Data is taken from the Australian Bureau of Meteorology (ABM). The ABM divide Australia into a number of rainfall districts as shown here

For our analysis we took one weather station from each district. The chosen weather station was one that had weather predictions up to the current date and also had results that went back the furthest in time. This resulted in 102 weather stations in total. On occasions, where a certain long lasting weather stations stopped and another one took its place on the previous stations ending, both stations were taken in the sample. The analysis however in this instance still treats these two stations as two independent weather stations, and analysis is done separately on both.

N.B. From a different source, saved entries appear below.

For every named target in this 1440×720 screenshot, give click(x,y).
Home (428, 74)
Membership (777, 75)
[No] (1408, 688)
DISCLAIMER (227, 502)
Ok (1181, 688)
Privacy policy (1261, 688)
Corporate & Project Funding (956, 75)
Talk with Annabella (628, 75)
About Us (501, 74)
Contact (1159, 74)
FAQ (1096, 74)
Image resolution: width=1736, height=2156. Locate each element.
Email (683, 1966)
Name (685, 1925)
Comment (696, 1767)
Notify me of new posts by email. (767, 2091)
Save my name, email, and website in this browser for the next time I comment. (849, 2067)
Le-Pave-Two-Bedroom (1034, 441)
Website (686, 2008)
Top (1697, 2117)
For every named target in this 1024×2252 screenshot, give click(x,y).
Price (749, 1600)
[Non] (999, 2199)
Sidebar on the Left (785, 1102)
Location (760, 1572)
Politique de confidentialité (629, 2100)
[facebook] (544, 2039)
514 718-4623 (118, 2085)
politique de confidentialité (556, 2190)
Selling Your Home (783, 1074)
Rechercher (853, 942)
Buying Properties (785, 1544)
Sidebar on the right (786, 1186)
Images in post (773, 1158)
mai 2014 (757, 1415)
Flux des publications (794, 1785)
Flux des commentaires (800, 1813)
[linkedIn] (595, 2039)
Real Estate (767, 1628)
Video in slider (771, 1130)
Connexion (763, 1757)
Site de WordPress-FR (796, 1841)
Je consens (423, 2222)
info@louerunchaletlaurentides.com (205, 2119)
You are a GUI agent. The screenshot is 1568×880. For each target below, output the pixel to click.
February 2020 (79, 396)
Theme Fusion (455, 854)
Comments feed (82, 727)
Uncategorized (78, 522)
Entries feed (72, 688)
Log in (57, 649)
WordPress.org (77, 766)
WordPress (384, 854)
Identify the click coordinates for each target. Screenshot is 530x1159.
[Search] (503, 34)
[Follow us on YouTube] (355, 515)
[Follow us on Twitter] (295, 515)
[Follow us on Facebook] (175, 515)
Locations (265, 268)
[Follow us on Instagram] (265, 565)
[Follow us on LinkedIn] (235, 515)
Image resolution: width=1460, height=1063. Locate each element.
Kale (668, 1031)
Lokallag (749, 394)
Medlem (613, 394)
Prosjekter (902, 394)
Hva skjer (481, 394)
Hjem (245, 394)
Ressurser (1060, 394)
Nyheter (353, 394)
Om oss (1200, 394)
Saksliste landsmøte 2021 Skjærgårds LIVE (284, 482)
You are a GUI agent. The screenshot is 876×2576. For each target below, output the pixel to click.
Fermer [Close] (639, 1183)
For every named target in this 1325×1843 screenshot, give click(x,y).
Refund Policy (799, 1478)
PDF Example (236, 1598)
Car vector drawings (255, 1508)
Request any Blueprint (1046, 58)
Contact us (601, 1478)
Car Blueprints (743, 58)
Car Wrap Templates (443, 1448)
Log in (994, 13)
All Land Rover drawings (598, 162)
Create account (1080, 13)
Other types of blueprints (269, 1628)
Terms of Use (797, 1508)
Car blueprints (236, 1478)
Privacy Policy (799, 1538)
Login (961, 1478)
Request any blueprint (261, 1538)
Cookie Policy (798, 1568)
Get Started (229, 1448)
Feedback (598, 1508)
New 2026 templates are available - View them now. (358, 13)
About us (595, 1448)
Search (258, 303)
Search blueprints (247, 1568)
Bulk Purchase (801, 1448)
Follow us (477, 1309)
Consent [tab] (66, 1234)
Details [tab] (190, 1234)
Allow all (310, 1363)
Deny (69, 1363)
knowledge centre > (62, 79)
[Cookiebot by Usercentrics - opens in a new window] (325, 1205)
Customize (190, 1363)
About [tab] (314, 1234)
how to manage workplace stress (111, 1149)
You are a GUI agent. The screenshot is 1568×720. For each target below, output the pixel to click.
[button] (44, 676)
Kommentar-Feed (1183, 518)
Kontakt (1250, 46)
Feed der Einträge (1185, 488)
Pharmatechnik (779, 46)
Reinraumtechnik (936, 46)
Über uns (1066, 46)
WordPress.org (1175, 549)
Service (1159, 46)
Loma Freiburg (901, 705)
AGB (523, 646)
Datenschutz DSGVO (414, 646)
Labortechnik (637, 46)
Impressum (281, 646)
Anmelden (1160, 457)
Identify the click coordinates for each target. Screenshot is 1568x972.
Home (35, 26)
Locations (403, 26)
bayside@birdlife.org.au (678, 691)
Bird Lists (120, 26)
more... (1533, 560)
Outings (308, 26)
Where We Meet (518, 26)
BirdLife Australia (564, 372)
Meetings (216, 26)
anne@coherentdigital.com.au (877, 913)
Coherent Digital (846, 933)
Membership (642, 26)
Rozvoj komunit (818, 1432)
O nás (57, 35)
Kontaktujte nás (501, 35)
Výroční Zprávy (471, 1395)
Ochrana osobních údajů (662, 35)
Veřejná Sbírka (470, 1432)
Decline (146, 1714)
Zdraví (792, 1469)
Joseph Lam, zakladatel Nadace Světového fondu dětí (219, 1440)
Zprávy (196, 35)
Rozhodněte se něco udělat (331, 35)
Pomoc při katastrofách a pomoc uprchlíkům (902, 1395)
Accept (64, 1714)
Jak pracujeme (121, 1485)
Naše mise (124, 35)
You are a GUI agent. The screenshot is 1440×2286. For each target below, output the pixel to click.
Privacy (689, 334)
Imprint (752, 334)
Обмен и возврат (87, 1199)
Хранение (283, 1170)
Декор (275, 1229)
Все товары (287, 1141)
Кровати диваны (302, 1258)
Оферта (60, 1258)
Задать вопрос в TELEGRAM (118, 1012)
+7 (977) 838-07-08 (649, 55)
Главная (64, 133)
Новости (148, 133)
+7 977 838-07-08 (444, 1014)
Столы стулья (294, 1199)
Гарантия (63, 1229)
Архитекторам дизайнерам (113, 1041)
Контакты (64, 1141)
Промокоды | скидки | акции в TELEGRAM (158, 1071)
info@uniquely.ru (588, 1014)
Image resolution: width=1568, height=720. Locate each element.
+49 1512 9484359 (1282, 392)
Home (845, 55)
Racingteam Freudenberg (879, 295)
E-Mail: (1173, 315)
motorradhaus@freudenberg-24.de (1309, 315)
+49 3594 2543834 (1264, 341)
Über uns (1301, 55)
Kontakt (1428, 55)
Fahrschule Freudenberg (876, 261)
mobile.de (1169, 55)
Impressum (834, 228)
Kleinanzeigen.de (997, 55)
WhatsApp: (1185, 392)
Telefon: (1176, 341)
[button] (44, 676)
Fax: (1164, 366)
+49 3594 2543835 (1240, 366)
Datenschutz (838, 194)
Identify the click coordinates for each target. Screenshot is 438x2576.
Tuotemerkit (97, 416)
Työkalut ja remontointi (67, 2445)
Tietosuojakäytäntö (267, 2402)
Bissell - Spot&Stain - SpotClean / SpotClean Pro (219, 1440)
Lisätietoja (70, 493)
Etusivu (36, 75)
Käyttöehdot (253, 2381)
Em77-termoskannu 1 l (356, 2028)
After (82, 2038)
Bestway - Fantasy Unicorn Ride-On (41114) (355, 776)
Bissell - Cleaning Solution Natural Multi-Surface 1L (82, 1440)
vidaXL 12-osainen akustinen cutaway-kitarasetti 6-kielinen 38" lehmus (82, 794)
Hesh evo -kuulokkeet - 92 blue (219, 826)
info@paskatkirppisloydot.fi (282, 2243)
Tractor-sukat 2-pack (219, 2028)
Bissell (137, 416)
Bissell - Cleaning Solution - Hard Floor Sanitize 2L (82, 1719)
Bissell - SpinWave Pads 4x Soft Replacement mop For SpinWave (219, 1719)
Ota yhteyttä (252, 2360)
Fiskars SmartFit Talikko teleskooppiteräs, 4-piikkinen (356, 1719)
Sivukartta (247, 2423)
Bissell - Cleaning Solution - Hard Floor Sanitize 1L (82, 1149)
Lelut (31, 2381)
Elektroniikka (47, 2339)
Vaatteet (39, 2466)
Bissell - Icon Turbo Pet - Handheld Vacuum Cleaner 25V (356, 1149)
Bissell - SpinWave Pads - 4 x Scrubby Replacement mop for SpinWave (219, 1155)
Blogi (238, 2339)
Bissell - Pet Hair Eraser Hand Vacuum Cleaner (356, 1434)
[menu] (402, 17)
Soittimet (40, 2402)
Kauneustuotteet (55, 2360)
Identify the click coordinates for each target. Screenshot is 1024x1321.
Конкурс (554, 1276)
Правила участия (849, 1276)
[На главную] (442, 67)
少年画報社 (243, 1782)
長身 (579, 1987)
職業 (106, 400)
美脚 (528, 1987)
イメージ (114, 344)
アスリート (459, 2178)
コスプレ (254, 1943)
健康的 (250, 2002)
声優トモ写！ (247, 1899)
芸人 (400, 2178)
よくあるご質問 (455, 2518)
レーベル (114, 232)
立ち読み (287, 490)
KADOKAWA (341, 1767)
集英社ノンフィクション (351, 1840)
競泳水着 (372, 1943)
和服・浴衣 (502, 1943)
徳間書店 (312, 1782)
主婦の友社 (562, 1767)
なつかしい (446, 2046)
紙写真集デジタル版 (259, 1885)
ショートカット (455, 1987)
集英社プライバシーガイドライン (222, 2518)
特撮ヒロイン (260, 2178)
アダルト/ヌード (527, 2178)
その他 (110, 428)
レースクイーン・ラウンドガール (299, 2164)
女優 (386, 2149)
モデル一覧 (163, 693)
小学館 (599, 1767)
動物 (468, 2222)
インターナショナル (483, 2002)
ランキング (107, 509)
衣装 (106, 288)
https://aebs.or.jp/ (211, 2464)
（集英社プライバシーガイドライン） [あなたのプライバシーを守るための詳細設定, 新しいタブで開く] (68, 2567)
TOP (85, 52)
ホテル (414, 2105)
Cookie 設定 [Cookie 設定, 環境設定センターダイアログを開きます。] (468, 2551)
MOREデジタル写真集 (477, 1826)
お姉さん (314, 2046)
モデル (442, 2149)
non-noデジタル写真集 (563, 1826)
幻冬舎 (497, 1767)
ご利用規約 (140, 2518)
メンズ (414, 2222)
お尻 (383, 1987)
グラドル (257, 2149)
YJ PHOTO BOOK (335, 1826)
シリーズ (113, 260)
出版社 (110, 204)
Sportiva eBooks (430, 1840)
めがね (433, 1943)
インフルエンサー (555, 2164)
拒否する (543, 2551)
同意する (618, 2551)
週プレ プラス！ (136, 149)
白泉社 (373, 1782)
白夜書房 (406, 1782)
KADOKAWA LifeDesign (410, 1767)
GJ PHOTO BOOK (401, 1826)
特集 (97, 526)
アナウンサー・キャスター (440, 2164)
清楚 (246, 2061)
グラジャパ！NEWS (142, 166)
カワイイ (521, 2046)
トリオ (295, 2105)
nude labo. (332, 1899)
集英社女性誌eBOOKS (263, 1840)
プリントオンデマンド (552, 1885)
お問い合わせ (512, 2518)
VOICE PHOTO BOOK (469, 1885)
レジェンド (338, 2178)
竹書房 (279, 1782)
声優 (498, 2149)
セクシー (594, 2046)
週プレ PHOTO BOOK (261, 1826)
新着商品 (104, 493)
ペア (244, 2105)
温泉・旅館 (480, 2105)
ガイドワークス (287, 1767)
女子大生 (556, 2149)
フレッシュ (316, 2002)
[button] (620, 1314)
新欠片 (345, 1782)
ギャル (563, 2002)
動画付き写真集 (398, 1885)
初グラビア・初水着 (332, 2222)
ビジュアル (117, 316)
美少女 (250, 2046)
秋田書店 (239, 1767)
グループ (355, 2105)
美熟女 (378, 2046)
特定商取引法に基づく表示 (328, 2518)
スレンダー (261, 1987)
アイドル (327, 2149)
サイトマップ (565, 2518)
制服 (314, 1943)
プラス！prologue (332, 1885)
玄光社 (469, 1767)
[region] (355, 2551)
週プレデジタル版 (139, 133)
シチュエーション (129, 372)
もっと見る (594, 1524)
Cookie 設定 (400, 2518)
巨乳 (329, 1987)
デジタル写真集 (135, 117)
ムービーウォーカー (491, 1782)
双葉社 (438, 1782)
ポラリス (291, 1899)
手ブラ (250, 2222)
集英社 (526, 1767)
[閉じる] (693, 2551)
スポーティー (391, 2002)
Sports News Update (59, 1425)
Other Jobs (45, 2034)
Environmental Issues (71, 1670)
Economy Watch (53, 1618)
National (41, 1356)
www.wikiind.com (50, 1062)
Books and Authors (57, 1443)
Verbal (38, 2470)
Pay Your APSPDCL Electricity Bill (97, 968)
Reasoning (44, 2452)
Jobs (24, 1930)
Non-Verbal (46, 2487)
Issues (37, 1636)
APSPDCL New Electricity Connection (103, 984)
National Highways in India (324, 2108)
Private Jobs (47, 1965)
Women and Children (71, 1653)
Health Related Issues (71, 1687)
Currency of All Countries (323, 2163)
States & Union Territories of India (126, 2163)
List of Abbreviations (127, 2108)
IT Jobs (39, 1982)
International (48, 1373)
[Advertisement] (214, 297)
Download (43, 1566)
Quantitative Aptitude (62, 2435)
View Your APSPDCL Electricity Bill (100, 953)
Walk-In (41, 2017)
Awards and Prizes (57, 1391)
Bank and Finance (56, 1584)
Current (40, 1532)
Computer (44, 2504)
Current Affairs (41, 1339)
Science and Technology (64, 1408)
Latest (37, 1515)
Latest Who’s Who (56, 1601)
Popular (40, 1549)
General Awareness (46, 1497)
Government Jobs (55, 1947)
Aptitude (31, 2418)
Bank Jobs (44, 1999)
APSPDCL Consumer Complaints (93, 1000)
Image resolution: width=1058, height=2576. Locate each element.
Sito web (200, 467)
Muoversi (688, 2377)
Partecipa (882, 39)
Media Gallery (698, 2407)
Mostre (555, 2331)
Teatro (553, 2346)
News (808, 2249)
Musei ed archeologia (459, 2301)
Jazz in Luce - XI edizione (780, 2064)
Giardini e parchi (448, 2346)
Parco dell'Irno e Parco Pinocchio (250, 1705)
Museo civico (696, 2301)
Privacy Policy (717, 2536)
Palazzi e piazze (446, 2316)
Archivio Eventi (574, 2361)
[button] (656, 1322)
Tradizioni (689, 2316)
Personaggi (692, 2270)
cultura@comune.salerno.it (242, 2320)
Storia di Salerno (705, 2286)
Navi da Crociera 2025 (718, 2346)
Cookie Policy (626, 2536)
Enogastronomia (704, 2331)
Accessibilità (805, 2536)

Following this, weather stations on islands and the 2 stations on Antarctica were removed from the sample as it was estimated that they might not represent Australia as accurately as possible. Due to information regarding urban heating, stations that had approx. 100,000 people or more were removed from the sample as well, and we were left with 82 weather stations around Australia to use.

From each these stations the average monthly temperature (or rainfall etc.) was calculated from the time the measurements started until current. Hence we have different average temperatures per month per station (eg. The average temperature in KALUMBURU in January, the average temperature in KALUMBURU in February etc.).

From these averages we calculated the deviations from the mean for every month of every year for each station. These were then summed to get the average deviation from the mean for every station for every year. The average deviation for all stations was then recorded and this is shown in the graphs and analysis. Variables at this stage included in the analysis are Average Maximum and Minimum Temperature, Aver Temperature at 9am and 3pm, and Average Rainfall per month.